Semantic Web Enabled Geographic Question Answering Framework: GeoTR
This work provides a practical system for end users in Turkish-speaking regions to access geographic information without needing technical knowledge, though it is incremental as it applies existing methods to a new language and domain.
The authors tackled the problem of enabling Turkish natural language question answering in the geographical domain by developing a framework that converts Turkish input into SPARQL queries, and they created a novel Turkish ontology for linked data, addressing a gap in the literature.

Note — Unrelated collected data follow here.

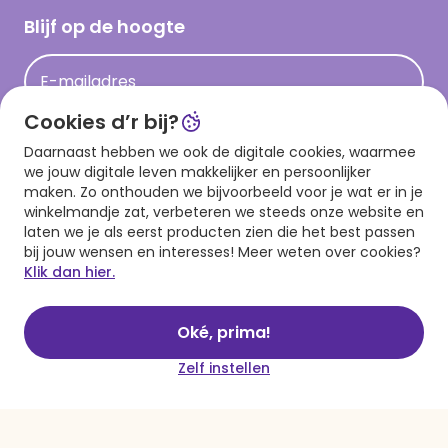
Hallmark Kaartclub
Blijf op de hoogte
Op kamp gedichten en versjes
Acties
Leuke en grappige op kamp teksten
E-mailadres
Persberichten
kamppost inspiratie
Cookies d’r bij?
Aanmelden
Daarnaast hebben we ook de digitale cookies, waarmee
we jouw digitale leven makkelijker en persoonlijker
maken. Zo onthouden we bijvoorbeeld voor je wat er in je
winkelmandje zat, verbeteren we steeds onze website en
Download onze app
laten we je als eerst producten zien die het best passen
bij jouw wensen en interesses! Meer weten over cookies?
Klik dan hier.
Oké, prima!
Zelf instellen
Algemene voorwaarden
Privacy statement
Cookies
© 1999 - 2025 Hallmark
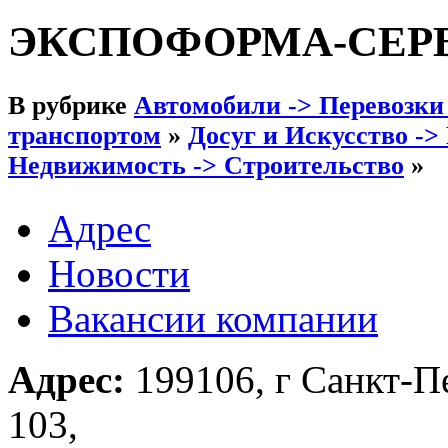
ЭКСПОФОРМА-СЕР
В рубрике
Автомобили -> Перевозки
транспортом
»
Досуг и Искусство ->
Недвижимость -> Строительство
»
Адрес
Новости
Вакансии компании
Адрес:
199106, г Санкт-Пе
103,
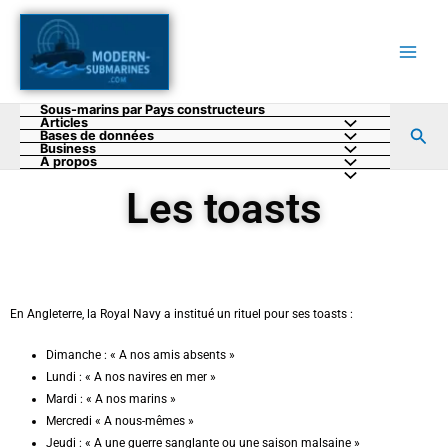
Aller
au
contenu
Sous-marins par Pays constructeurs
Articles
Rec
Bases de données
Business
A propos
Les toasts
En Angleterre, la Royal Navy a institué un rituel pour ses toasts :
Dimanche : « A nos amis absents »
Lundi : « A nos navires en mer »
Mardi : « A nos marins »
Mercredi « A nous-mêmes »
Jeudi : « A une guerre sanglante ou une saison malsaine »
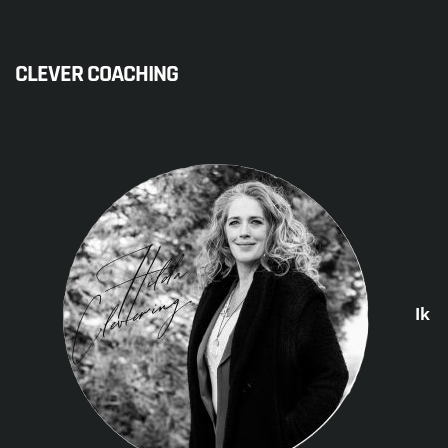
CLEVER COACHING
Ik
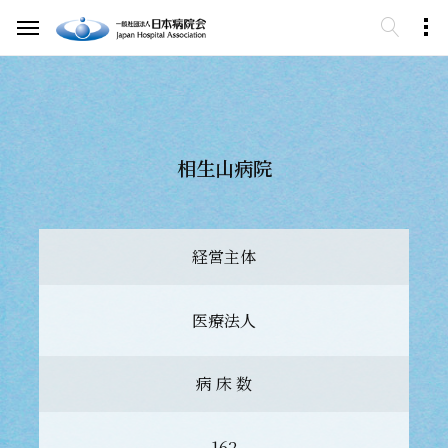
相生山病院
経営主体
医療法人
病 床 数
162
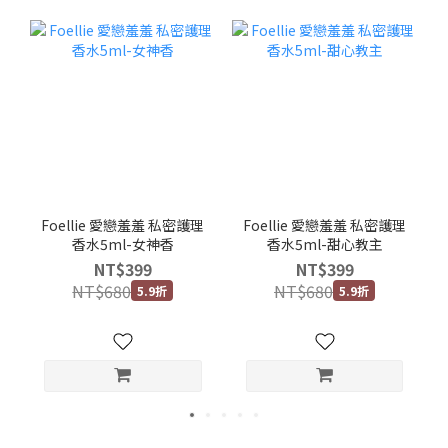
Foellie 愛戀羞羞 私密護理
Foellie 愛戀羞羞 私密護理
香水5ml-女神香
香水5ml-甜心教主
NT$399
NT$399
NT$680
NT$680
5.9折
5.9折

With the considerable growth of linked data, researchers have focused on how to increase the availability of semantic web technologies to provide practical usages for real life systems. Question answering systems are an example of real-life systems that communicate directly with end users, understand user intention and generate answers. End users do not care about the structural query language or the vocabulary of the knowledge base where the point of a problem arises. In this study, a question answering framework that converts Turkish natural language input into SPARQL queries in the geographical domain is proposed. Additionally, a novel Turkish ontology, which covers a 10th grade geography lesson named Spatial Synthesis Turkey, has been developed to be used as a linked data provider. Moreover, a gap in the literature on Turkish question answering systems, which utilizes linked data in the geographical domain, is addressed. A hybrid system architecture that combines natural language processing techniques with linked data technologies to generate answers is also proposed. Further related research areas are suggested.